With the pictures removed, set down all of the entries below exactly.

---------- Excerpted records

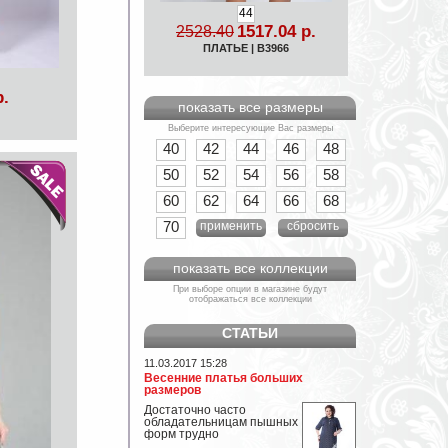
44
1517.04 р.
2528.40
ПЛАТЬЕ | B3966
р.
показать все размеры
Выберите интересующие Вас размеры
40
42
44
46
48
50
52
54
56
58
60
62
64
66
68
70
применить
сбросить
показать все коллекции
При выборе опции в магазине будут
отображаться все коллекции
СТАТЬИ
11.03.2017 15:28
Весенние платья больших
размеров
Достаточно часто
обладательницам пышных
форм трудно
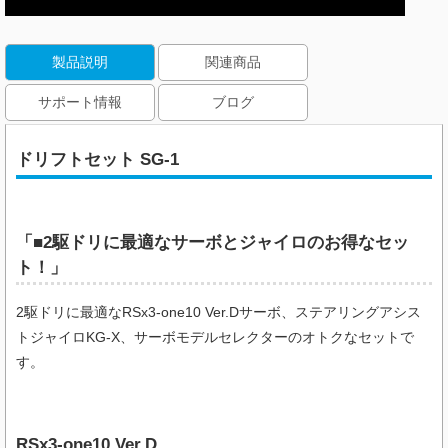
製品説明
関連商品
サポート情報
ブログ
ドリフトセット SG-1
「■2駆ドリに最適なサーボとジャイロのお得なセッ
ト！」
2駆ドリに最適なRSx3-one10 Ver.Dサーボ、ステアリングアシス
トジャイロKG-X、サーボモデルセレクターのオトクなセットで
す。
RSx3-one10 Ver.D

--------------------

**Solution to the problem**:
44
1517.04 р.
2528.40
ПЛАТЬЕ | B3966
р.
показать все размеры
Выберите интересующие Вас размеры
40
42
44
46
48
50
52
54
56
58
60
62
64
66
68
70
применить
сбросить
показать все коллекции
При выборе опции в магазине будут
отображаться все коллекции
СТАТЬИ
11.03.2017 15:28
Весенние платья больших
размеров
Достаточно часто
обладательницам пышных
форм трудно
製品説明
関連商品
サポート情報
ブログ
ドリフトセット SG-1
「■2駆ドリに最適なサーボとジャイロのお得なセッ
ト！」
2駆ドリに最適なRSx3-one10 Ver.Dサーボ、ステアリングアシス
トジャイロKG-X、サーボモデルセレクターのオトクなセットで
す。
RSx3-one10 Ver.D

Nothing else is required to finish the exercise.